Utilization of Medicinal Plant Genomes by Identification of Secondary Metabolites from Genomes

Jongsun Park, Kiman Lee, Suhyeon Park, Woochan Kwon, Hong Xi, Janghyuk Son, Taejin Kang
URL  
Due to the rapid development of sequencing technologies, at least 2,174 plant genomes of 713 species have been sequenced, which are available on the recent released Plant Genome Database (PGD; Release 2.7; http://www.plantgenome.info/). Based on the PGD, 27 of 162 species of widely used herbal plants and 52 of 559 herbal plants listed in the ‘herbal medicine list’ presented by the Ministry of Food and Drug Safety contained at least one genome in the PGD. The genome sizes of these medicinal plants range from 145 Mb (Spirodela polyrhiza) to 10.6 Gb (Ginkgo biloba), displaying 73 times differences. Interestingly, Cannabis sativa, containing various useful secondary metabolites including α-pinene, myrcene, and linalool, has eight genomes originated from different strains, which is a good example for understanding intraspecific differences of secondary metabolites at the genomic level.

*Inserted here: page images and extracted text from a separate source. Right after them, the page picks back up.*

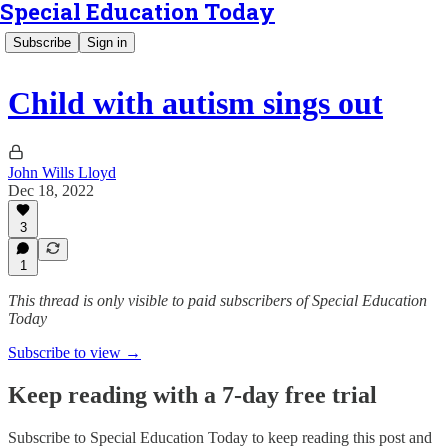
Special Education Today
Subscribe
Sign in
Child with autism sings out
John Wills Lloyd
Dec 18, 2022
3
1
This thread is only visible to paid subscribers of Special Education
Today
Subscribe to view →
Keep reading with a 7-day free trial
Subscribe to
Special Education Today
to keep reading this post and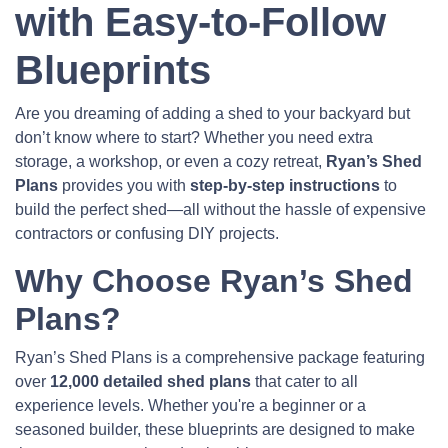
with Easy-to-Follow
Blueprints
Are you dreaming of adding a shed to your backyard but
don’t know where to start? Whether you need extra
storage, a workshop, or even a cozy retreat,
Ryan’s Shed
Plans
provides you with
step-by-step instructions
to
build the perfect shed—all without the hassle of expensive
contractors or confusing DIY projects.
Why Choose Ryan’s Shed
Plans?
Ryan’s Shed Plans is a comprehensive package featuring
over
12,000 detailed shed plans
that cater to all
experience levels. Whether you're a beginner or a
seasoned builder, these blueprints are designed to make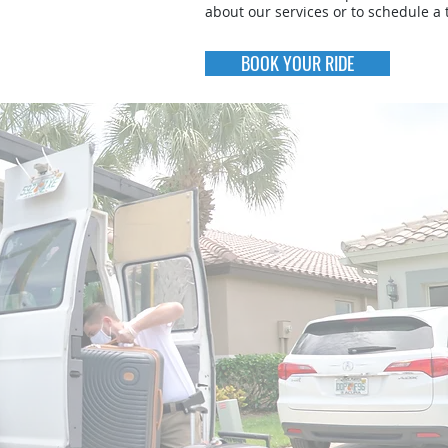
about our services or to schedule a t
BOOK YOUR RIDE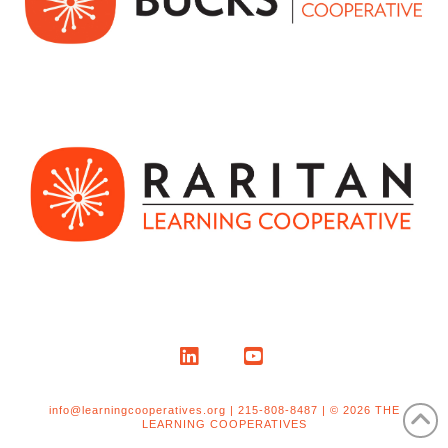
LinkedIn
YouTube
info@learningcooperatives.org | 215-808-8487 | © 2026 THE
LEARNING COOPERATIVES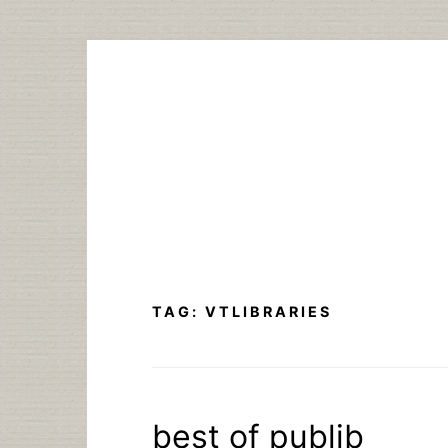
Skip
to
content
TAG:
VTLIBRARIES
best of publib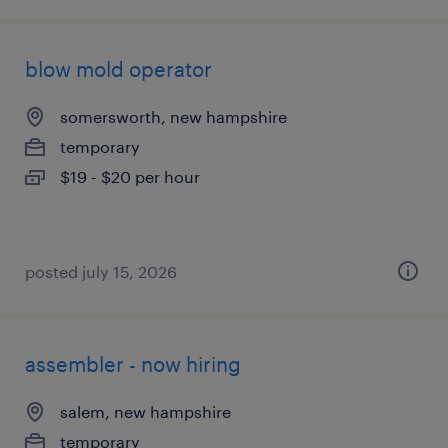
blow mold operator
somersworth, new hampshire
temporary
$19 - $20 per hour
posted july 15, 2026
assembler - now hiring
salem, new hampshire
temporary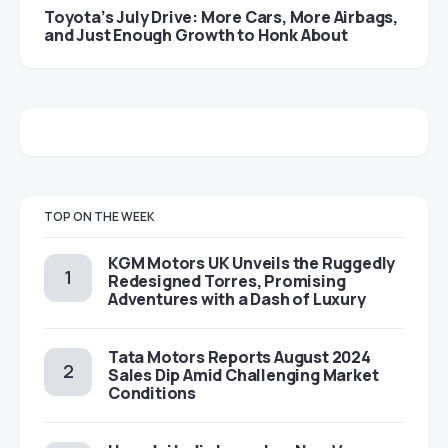
Toyota’s July Drive: More Cars, More Airbags,
and Just Enough Growth to Honk About
TOP ON THE WEEK
KGM Motors UK Unveils the Ruggedly
Redesigned Torres, Promising
Adventures with a Dash of Luxury
Tata Motors Reports August 2024
Sales Dip Amid Challenging Market
Conditions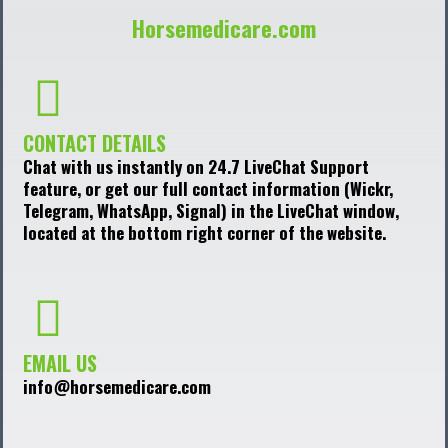
Horsemedicare.com
CONTACT DETAILS
Chat with us instantly on 24.7 LiveChat Support
feature, or get our full contact information (Wickr,
Telegram, WhatsApp, Signal) in the LiveChat window,
located at the bottom right corner of the website.
EMAIL US
info@horsemedicare.com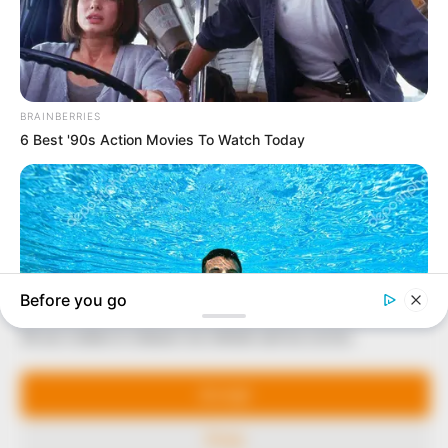
In an era of fake news and overcrowded media
marketplace, the journalists at Peoples Gazette aim
to provide quality and practical information to help
our readers stay ahead and better understand events
around them. We focus on being the balanced source
of true, stimulating and independent journalism.
The Peoples Gazette Ltd, Plot 1095, Umar Shuaibu
Avenue, Utako, Abuja.
+234 805 888 8330.
QUICK LINKS
FOLLOW
Manage Cookie Consent
Comment Policy
We use cookies to enhance our website and our service.
Editorial Code of Conduct
Share Your Tips
Accept
Advert Rates
Deny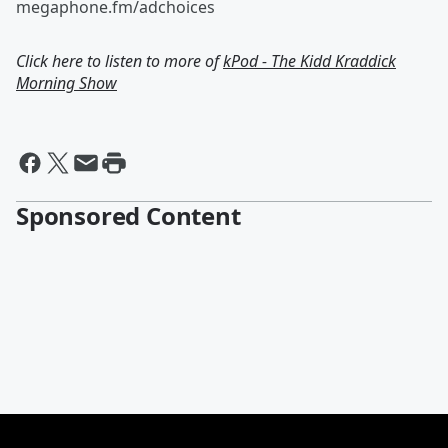
megaphone.fm/adchoices
Click here to listen to more of
kPod - The Kidd Kraddick
Morning Show
Sponsored Content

MetaPre-AI® is a bioinformatic pipeline equipped with machine learning and artificial intelligence algorithms based on whole genome sequences, performance of which was proved by the study that predicted acteoside from Abeliophyllum distichum genome and was confirmed by HPLC. MetaPre-AI® can be used to profile possible secondary metabolites based on the medicinal plant genomes, which can reduce the costs and uncertainty of screening experiments. Considering the release speed of new plant genomes and the accumulation of available biochemical pathways, MetaPre-AI® will be the more efficient pipeline to investigate secondary metabolites of various plant species.